Depressive self-schemas usually develop during early childhood. They remain latent until activated by adverse circumstances such as stressful life events (a failure or rejection experience). An individual who is vulnerable to depression may engage in information processing biases and experience negative thoughts that center on themes of loss, failure, worthlessness, defectiveness, incompetence and inadequacy.
Example of disfunctional attitudes:
- failing partially is equivalent to complete failure
- if-then ” statements: “If I am not approved by everyone, then I am not worthwhile ”
- self-worth or happiness depends on the approval of others
- personal rules and compensatory strategies for coping with negative core beliefs (“ I must succeed in everything I do ”)
2. maladaptive beliefs
3. negative automatic thoughts
Negative thinking related to interpersonal themes (defining self-worth on the basis of interpersonal approval and acceptance) confers a particular risk factor for depression.
Examples of negative appraisal of life circumstances:
1.to see things in terms of two mutually exclusive categories with no “ shades of gray ” in between (e.g. believing that one is either a success or a failure and that anything short of a perfect performance is a total failure)
2. to overgeneralize a specific event. To see it as being characteristic of life in general rather than as being one event among many. (e.g concluding that an inconsiderate response from one’s spouse shows that she doesn’t care despite her having showed consideration on other occasion).
3. to ignore other relevant aspects of a complex situation and focus only on one thing(e.g. focusing on the one negative comment in a performance evaluation received at work and overlooking a number of positive comments).
4. to disqualify the positive. Positive experiences that would conflict with the individual’s negative views are discounted by declaring that they “ don’t count. ” (e.g. disbelieving positive feedback from friends and colleagues and thinking “ they’re only saying that to be nice. ”).

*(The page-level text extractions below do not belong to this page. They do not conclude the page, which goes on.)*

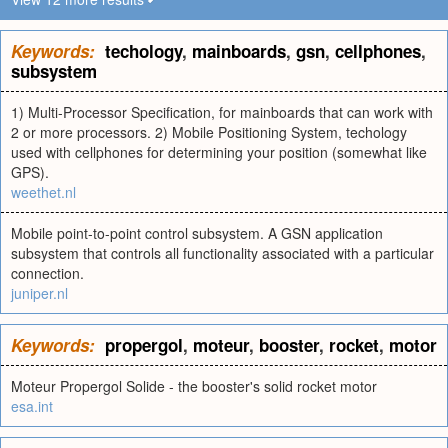
Keywords:
techology
,
mainboards
,
gsn
,
cellphones
,
subsystem
1) Multi-Processor Specification, for mainboards that can work with
2 or more processors. 2) Mobile Positioning System, techology
used with cellphones for determining your position (somewhat like
GPS).
weethet.nl
Mobile point-to-point control subsystem. A GSN application
subsystem that controls all functionality associated with a particular
connection.
juniper.nl
Keywords:
propergol
,
moteur
,
booster
,
rocket
,
motor
Moteur Propergol Solide - the booster's solid rocket motor
esa.int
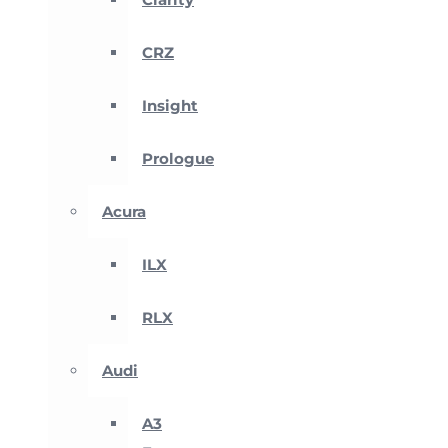
CRZ
Insight
Prologue
Acura
ILX
RLX
Audi
A3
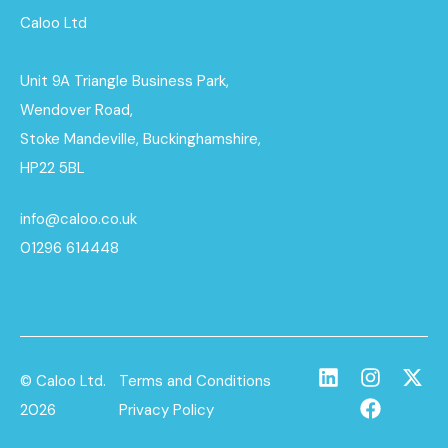
Caloo Ltd
Unit 9A Triangle Business Park,
Wendover Road,
Stoke Mandeville, Buckinghamshire,
HP22 5BL
info@caloo.co.uk
01296 614448
© Caloo Ltd.
Terms and Conditions
2026
Privacy Policy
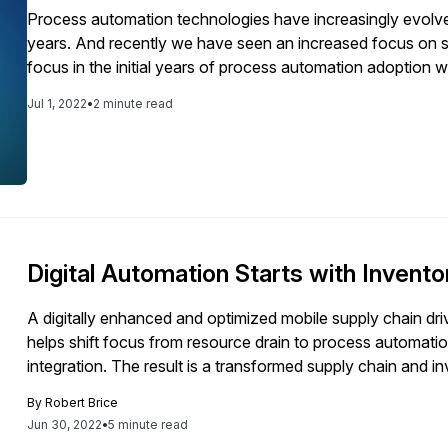
Process automation technologies have increasingly evolved 
years. And recently we have seen an increased focus on s
focus in the initial years of process automation adoption w
process visibility and employee productivity have increas
Jul 1, 2022
•
2 minute read
deploying process automation solutions. With the initial 
eliminating headcount, finance-related processes were the
initiatives. This is evident from the automation progress 
processes dominate in processes that are more than 50% 
when it comes to the top focus area of business process
resources (HR) and supply chain-related processes in addit
with the top requirement of building process automation ca
Digital Automation Starts with Invento
believe will help attain organizational agility. This article 
interest.
A digitally enhanced and optimized mobile supply chain drive
helps shift focus from resource drain to process automatio
integration. The result is a transformed supply chain and i
By
Robert Brice
Jun 30, 2022
•
5 minute read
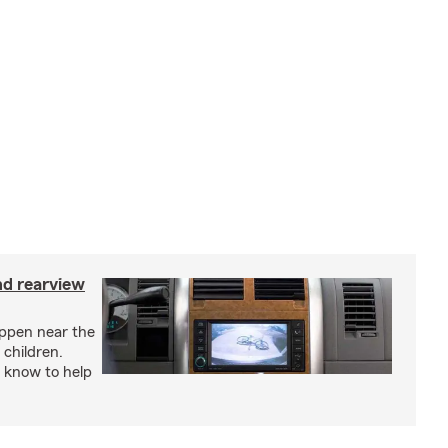
nd rearview
appen near the
 children.
 know to help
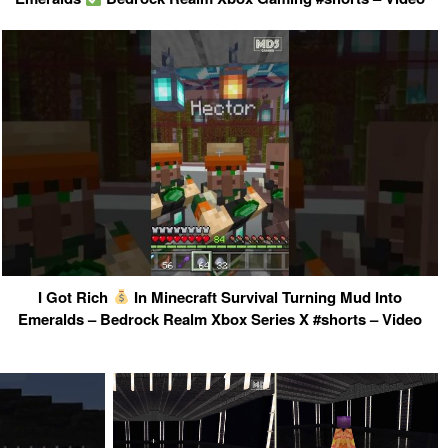
I Got Rich
In Minecraft Survival Turning Mud Into
Emeralds – Bedrock Realm Xbox Series X #shorts – Video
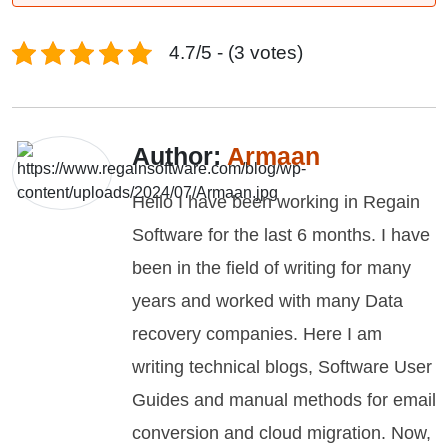
4.7/5 - (3 votes)
Author:
Armaan
Hello I have been working in Regain
Software for the last 6 months. I have
been in the field of writing for many
years and worked with many Data
recovery companies. Here I am
writing technical blogs, Software User
Guides and manual methods for email
conversion and cloud migration. Now,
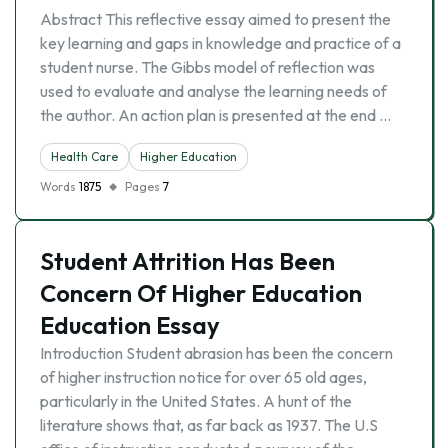
Abstract This reflective essay aimed to present the
key learning and gaps in knowledge and practice of a
student nurse. The Gibbs model of reflection was
used to evaluate and analyse the learning needs of
the author. An action plan is presented at the end …
Health Care
Higher Education
Words
1875
Pages
7
Student Attrition Has Been
Concern Of Higher Education
Education Essay
Introduction Student abrasion has been the concern
of higher instruction notice for over 65 old ages,
particularly in the United States. A hunt of the
literature shows that, as far back as 1937. The U.S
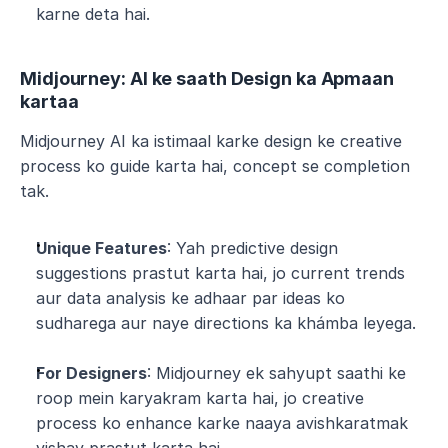
karne deta hai.
Midjourney: AI ke saath Design ka Apmaan 
kartaa
Midjourney AI ka istimaal karke design ke creative 
process ko guide karta hai, concept se completion 
tak.
Unique Features
: Yah predictive design 
suggestions prastut karta hai, jo current trends 
aur data analysis ke adhaar par ideas ko 
sudharega aur naye directions ka khámba leyega.
For Designers
: Midjourney ek sahyupt saathi ke 
roop mein karyakram karta hai, jo creative 
process ko enhance karke naaya avishkaratmak 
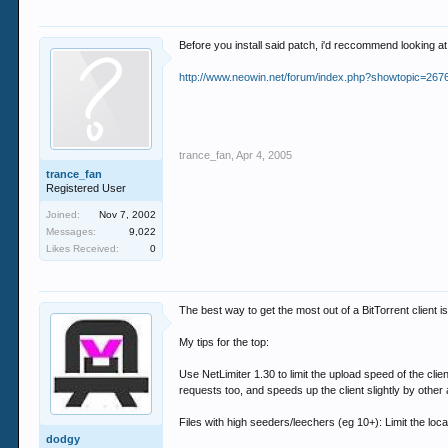
Before you install said patch, i'd reccommend looking at 
http://www.neowin.net/forum/index.php?showtopic=267
trance_fan
,
Apr 4, 2005
trance_fan
Registered User
Joined:
Nov 7, 2002
Messages:
9,022
Likes Received:
0
The best way to get the most out of a BitTorrent client
My tips for the top:
Use NetLimiter 1.30 to limit the upload speed of the cli
requests too, and speeds up the client slightly by other
Files with high seeders/leechers (eg 10+): Limit the loc
dodgy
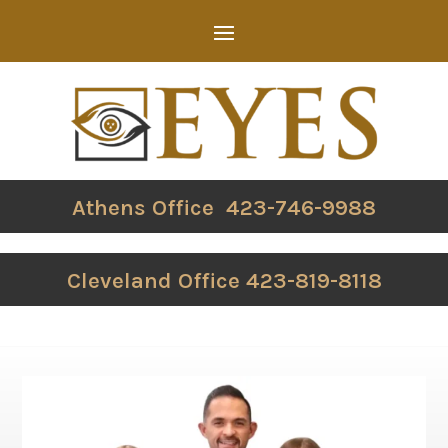
Athens Office 423-746-9988
Cleveland Office 423-819-8118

5. mind reading- to assume that others are reacting negatively without evidence that this is the case. (e.g. thinking, “ I just know he thought I was an idiot! ”, despite the other person’s having behaved politely).
6. to react as though negative expectations about future events are established facts (e.g. thinking, “He’s leaving me, I just know it! ”, and acting as though this is definitely true).

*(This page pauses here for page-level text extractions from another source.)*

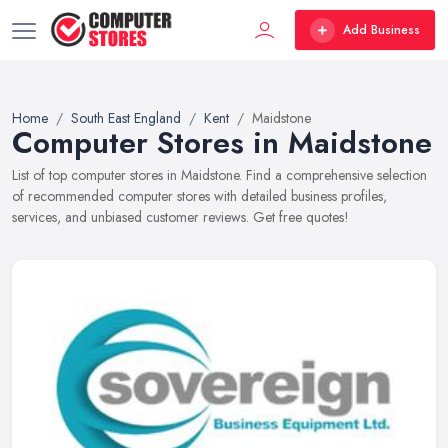
Add Business
Home
South East England
Kent
Maidstone
Computer Stores in Maidstone
List of top computer stores in Maidstone. Find a comprehensive selection
of recommended computer stores with detailed business profiles,
services, and unbiased customer reviews. Get free quotes!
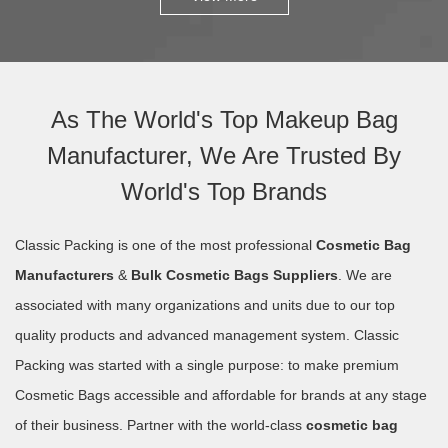
As The World's Top Makeup Bag
Manufacturer, We Are Trusted By
World's Top Brands
Classic Packing is one of the most professional
Cosmetic Bag
Manufacturers
&
Bulk Cosmetic Bags Suppliers
. We are
associated with many organizations and units due to our top
quality products and advanced management system. Classic
Packing was started with a single purpose: to make premium
Cosmetic Bags accessible and affordable for brands at any stage
of their business. Partner with the world-class
cosmetic bag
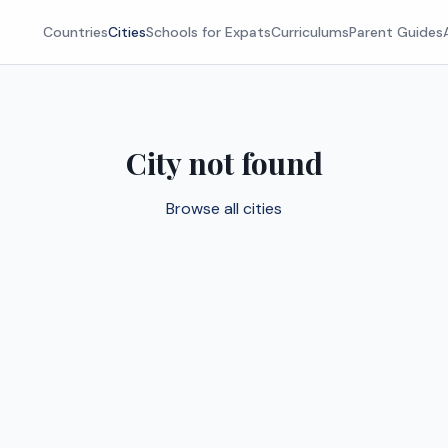
Countries
Cities
Schools for Expats
Curriculums
Parent Guides
City not found
Browse all cities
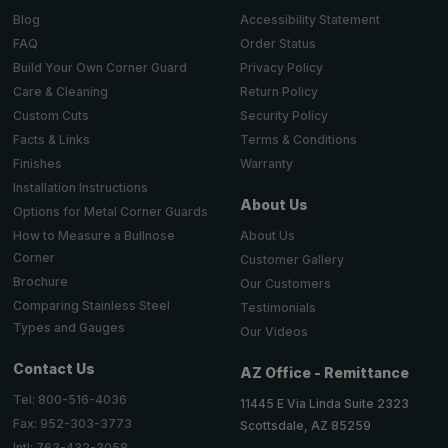
Accessibility Statement
Blog
Order Status
FAQ
Privacy Policy
Build Your Own Corner Guard
Return Policy
Care & Cleaning
Security Policy
Custom Cuts
Terms & Conditions
Facts & Links
Warranty
Finishes
Installation Instructions
About Us
Options for Metal Corner Guards
About Us
How to Measure a Bullnose
Corner
Customer Gallery
Brochure
Our Customers
Comparing Stainless Steel
Testimonials
Types and Gauges
Our Videos
Contact Us
AZ Office - Remittance
Tel: 800-516-4036
11445 E Via Linda Suite 2323
Fax: 952-303-3773
Scottsdale, AZ 85259
Intl: 763-432-3058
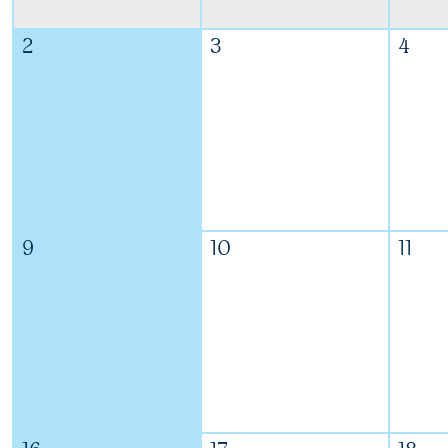
2
3
4
9
10
11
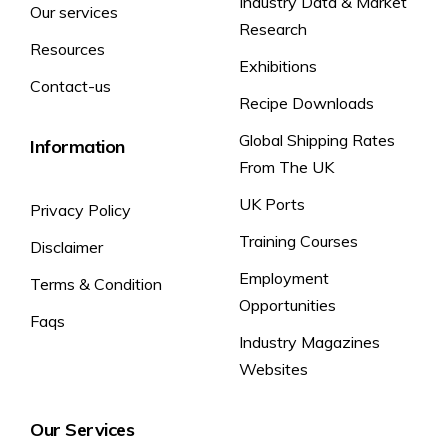
Industry Data & Market
Our services
Research
Resources
Exhibitions
Contact-us
Recipe Downloads
Global Shipping Rates
Information
From The UK
UK Ports
Privacy Policy
Training Courses
Disclaimer
Employment
Terms & Condition
Opportunities
Faqs
Industry Magazines
Websites
Our Services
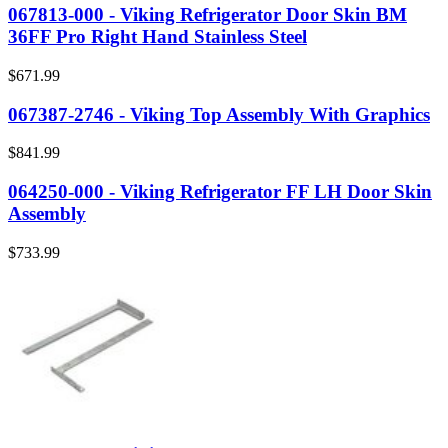
067813-000 - Viking Refrigerator Door Skin BM
36FF Pro Right Hand Stainless Steel
$671.99
067387-2746 - Viking Top Assembly With Graphics
$841.99
064250-000 - Viking Refrigerator FF LH Door Skin
Assembly
$733.99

7. to catastrophize. Negative events that might occur are treated as intolerable catastrophes rather than being seen in perspective (e.g. thinking “ Oh my God, what if I faint! ” without considering that, whereas fainting may be unpleasant and embarrassing, it is not terribly dangerous).
8. to assume that emotional reactions necessarily reflect the true situation (e.g. deciding that because one feels hopeless, the situation must really be hopeless).
9. “ Should ” statements: the use of should and have-to statements to provide motivation or control behavior (e.g. thinking, “ I shouldn’t feel aggravated. She’s my mother, I have to listen to her. ”)
10. to attache a global label to yourself rather than referring to specific events or actions (e.g. thinking, “ I’m a failure! ”, rather than “ Boy, I blew that one! ”)
11. to assume that one is the cause of a particular external event when, in fact, other factors are responsible(e.g. assuming that a supervisor’s lack of friendliness is a reflection of her feelings about the client rather than realizing that she is upset).